If we make a list of the fifty most important video games in history, there would have to be Super Mario Bros or Call Of Duty, yes, but also Angry Birds, a mobile game that arrived three years before Candy Crush in a world where having the phone full of apps was still something grotesque and that turned a small studio in Finland into a money-making machine. But what happened to Rovio before and after Angry Birds?
Before the angry birds
Year 2003. Three technology students from the University of Helsinki participate in a mobile game development contest and manage to set up King of the Cabbage World, which would later be known as Mole War and helped them set up their own company, which they called, effectively, Relude. Or, as we all knew it after they changed the name to a better one, Rovio.
“Rovio” means “pyre” in Finnish, and that’s why its logo is a kind of flame that has not been extinguished for two decades now. And for six years they had to fight to stay in the market, either through mobile games based on licenses (Need for Speed: Carbon, X-Factor 2008) and other more or less original ones. The problem was that someone understood the potential of playing on a cell phone at a time when the word “app” meant nothing. To put it another way: what’s the point of making good games if there’s no one to play them?
And then, in 2007, the iPhone arrived and everything changed: mobile games were no longer difficult to access, the target was literally everyone, and Rovio saw their chance to, after 51 attempts, get a little piece of the market. They only had three rules for their last great game before bankruptcy, Square style: it didn’t need a tutorial, its loading times should be minimal and one minute of gameplay should be enough to have an optimal experience. Oh, and a flashy icon on the App Store wouldn’t hurt. Before losing everything, what’s the worst that could happen?
After several designs for a possible game, the management team was left with some angry birds that they found amusing. They found a reason for their anger (pigs had stolen their eggs) and spent 25,000 euros creating screens and their physics in their spare time. Six months later, Rovio had released four apps for other companies and had Angry Birds on the verge of success. And the proof that the game was addictive was that the mother of one of Rovio’s founders saw (well, smelled) her turkey burn on Thanksgiving because she was hooked on a trial version. All that was left to do was to throw it in a slingshot and see what happened. Success guaranteed… Or did it?
In December 2009, Rovio launched Angry Birds and it became, overnight… a bit of a flop. It didn’t take off in the United States or the United Kingdom, but it did in smaller markets. Little by little, between Finland, Greece, Sweden and Denmark, the game accumulated 40,000 downloads, enough to stay alive for a few more months. But in February 2010 everything changed. After Apple selected it as Game of the Week, it went from 600th to first place. And it would take quite a while to move from there.
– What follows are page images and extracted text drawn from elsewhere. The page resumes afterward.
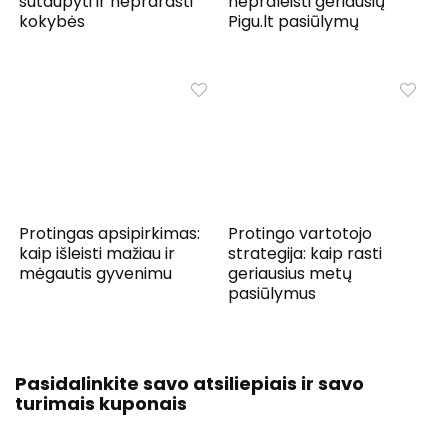
sutaupyti ir neprarasti
nepraleisti geriausių
kokybės
Pigu.lt pasiūlymų
Protingas apsipirkimas:
Protingo vartotojo
kaip išleisti mažiau ir
strategija: kaip rasti
mėgautis gyvenimu
geriausius metų
pasiūlymus
Pasidalinkite savo atsiliepiais ir savo
turimais kuponais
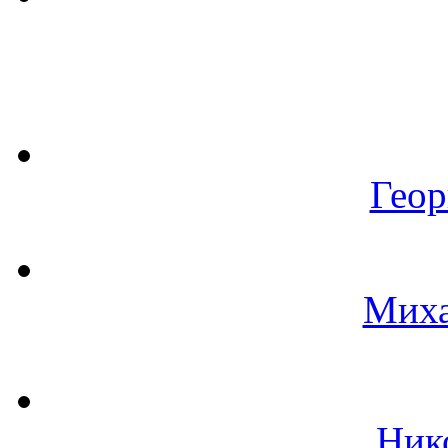
Геор
Миха
Ник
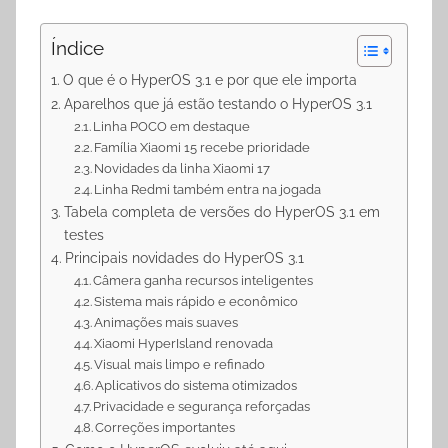
Índice
O que é o HyperOS 3.1 e por que ele importa
Aparelhos que já estão testando o HyperOS 3.1
Linha POCO em destaque
Família Xiaomi 15 recebe prioridade
Novidades da linha Xiaomi 17
Linha Redmi também entra na jogada
Tabela completa de versões do HyperOS 3.1 em
testes
Principais novidades do HyperOS 3.1
Câmera ganha recursos inteligentes
Sistema mais rápido e econômico
Animações mais suaves
Xiaomi HyperIsland renovada
Visual mais limpo e refinado
Aplicativos do sistema otimizados
Privacidade e segurança reforçadas
Correções importantes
At first, the business was clear: the game cost money on iOS and was fed by ads on Android, but it gradually fell into the game of microtransactions. For example, for 89 cents an eagle that appeared in one of the updates could solve a level in which you were stuck and move on to the next: more than two million people used it. There were screens to pass, of course: although the first installment had only one chapter of 21 levels, at the end of its life it had almost five hundred. Almost nothing.
And then came the madness: Rovio put aside the rest of its projects to focus exclusively on Angry Birds. First came Angry Birds Seasons, in 2010, which was updated at different key moments of the year (Halloween, Christmas, the first day of school). Then, Angry Birds Rio, a crossover with the movie, of course, Rio. From then on, the madness.
After the angry birds
Crossovers with Star Wars and Transformers, racing games (Angry Birds Go!), RPGs (Angry Birds Epic), pinball (Angry Birds Action), tile-matching (Angry Birds Match), virtual reality… The saga has expanded to 28 games, two movies, 9 TV series and countless books. They even have theme park attractions! However, for some time now, longtime fans are not happy with them… And rightly so. It all goes back to the first game, before microtransactions were our everyday life.
And the fact is that Angry Birds has been removed from the app stores because -seriously- it overshadowed Rovio’s novelties. Just as it sounds. On iOS, Rovio Classics: Angry Birds, which costs 0.99 euros, has changed its name to Red’s First Flight, and on Android it has disappeared altogether. In fact, we can find Angry Birds 2, Angry Birds Friends or Angry Birds Dream Blast, but no trace of the original.
Rovio has based its business model so much on micropayments that promise a falsely free game, that a game like the first Angry Birds, in which everything was paid from the beginning, could hurt them in the face of an audience that has lost, in a decade, quite a lot of interest in the franchise’s games. In addition, it cannot be said that what Rovio has done outside the saga has been successful: Selfie Slam, Retry (an attempt to capitalize on Flappy Bird) or Love Rocks Starring Shakira have not had enough pull to imagine a future for the company without slingshots, pigs and trying to milk the (red) golden bird.